Abstract

Afforestation of marginal land has been recommended by the Intergovernmental Panel on Climate Change (IPCC) as a means of enhancing the capacity of soil to act as a carbon (C) sink. However, the success of this practice is variable and depends on many factors, including the type of land management used. In this study, we quantified and compared the C stocks in two highly productive agricultural soils afforested with poplar 10 years before the study and in adjacent soils still used for agricultural purposes. One of the agricultural soils was sown with grass and maize in a crop rotation system and the other was alternately sown with maize (6 months) and left fallow (6 months). In all soils, we estimated the C pools associated with the live biomass (including the C extracted by harvesting in the cropped soils in the 10 years since afforestation), dead biomass, amount of fertiliser added (quantifying all inputs of C added as fertiliser in the cropped soils since the start of afforestation) and the soil organic matter (0–100 cm), to enable estimation of the total C stocks in the ecosystem. Afforestation had different effects on the various C pools.
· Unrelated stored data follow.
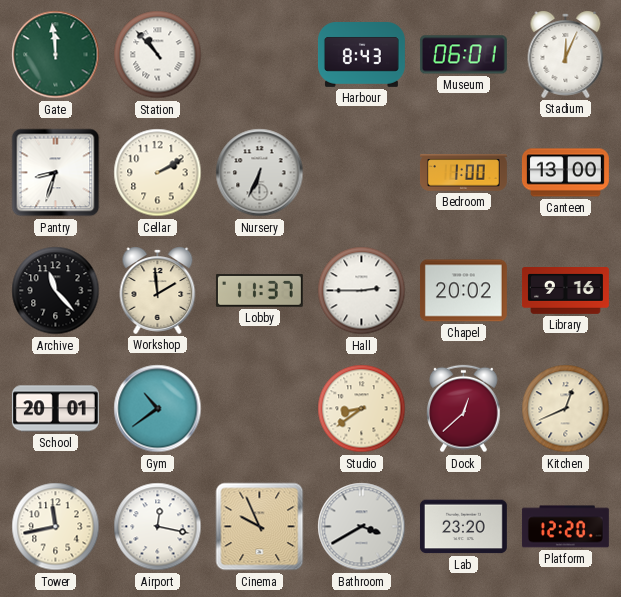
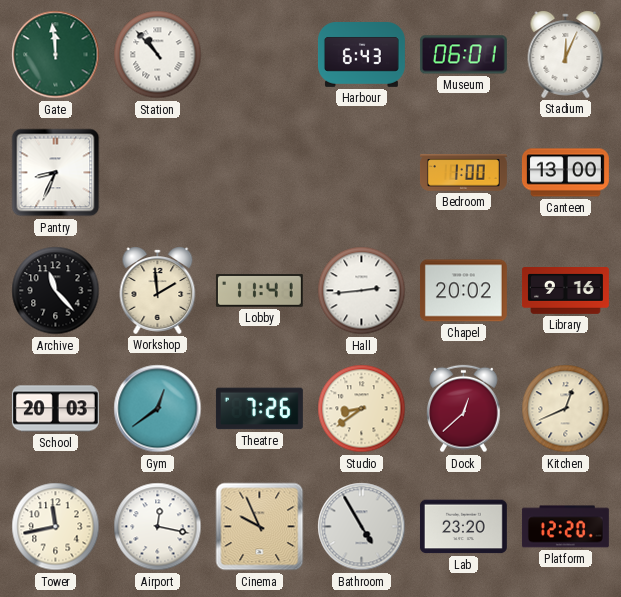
Harbour: 8:43 -> 6:43
Pantry: 8:33 -> 8:34
Cellar: 2:10 -> none
Nursery: 6:34 -> none
Lobby: 11:37 -> 11:41
Hall: 2:45 -> 2:44
School: 20:01 -> 20:03
Gym: 10:39 -> 12:39
Theatre: none -> 7:26
Bathroom: 3:40 -> 4:55
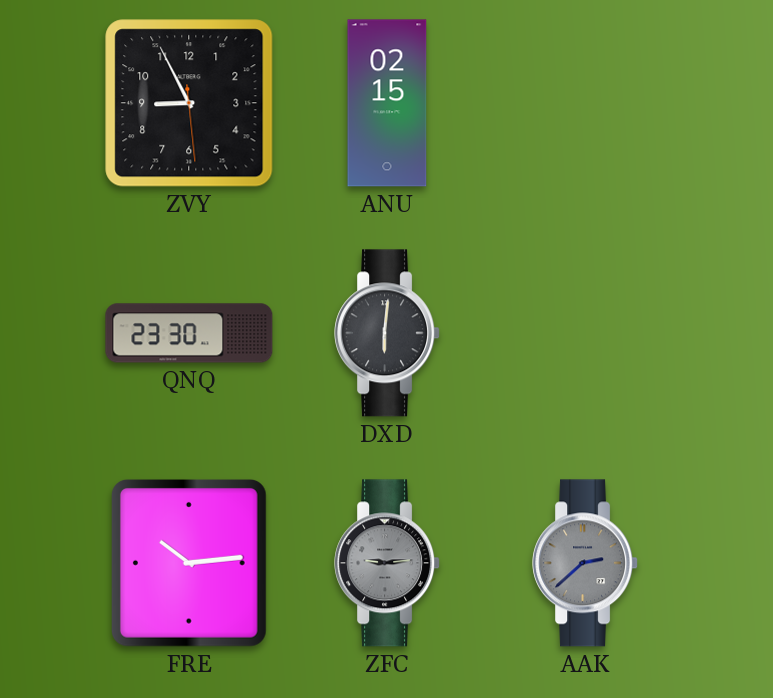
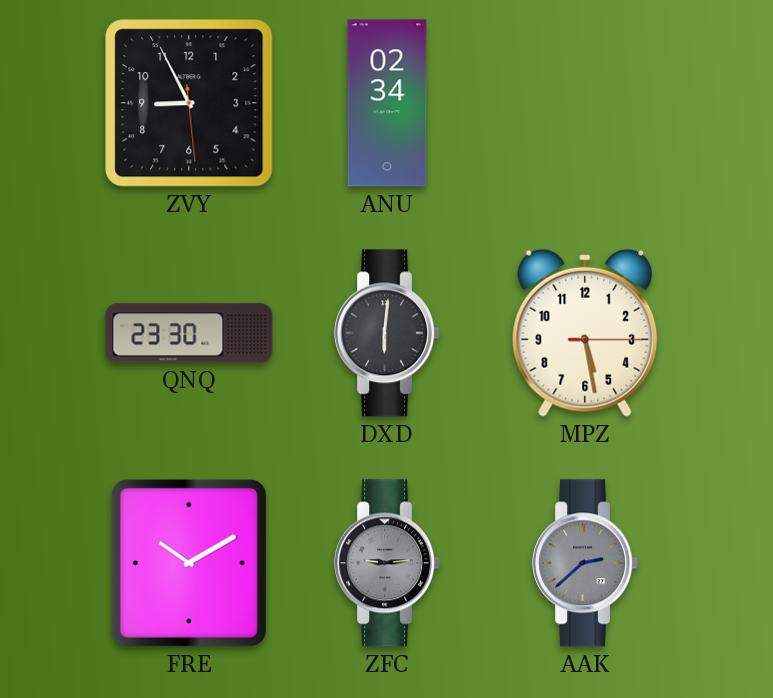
ANU: 02:15 -> 02:34
MPZ: none -> 5:28
FRE: 10:14 -> 10:10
Thus, although afforestation enhanced the C sink capacity of the ecosystem when carried out on agricultural land, the degree to which this occurred varied according to previous land use. The increase in C stocks that occurred from afforestation was lower in the plots employing maize-grass rotation, compared to those with maize-fallow rotation. The ecosystem C balance was quite similar in both afforested plots (247.4 and 233.0 Mg C ha−1), while it was quite different in the cultivated plots (182.3 Mg C ha−1 in Laraño; 73.9 Mg C ha−1 in A Barca). Although at both sites the C balance was higher in the afforested plot than in the cultivated plot, the differences were much smaller in Laraño (65.1 Mg C ha−1 higher in the forested plot than in the cultivated plot) than in A Barca (159.1 Mg C ha−1 higher in the forested plot than in the cultivated plot). Our results from highly productive agricultural land are similar to previous findings on marginal land.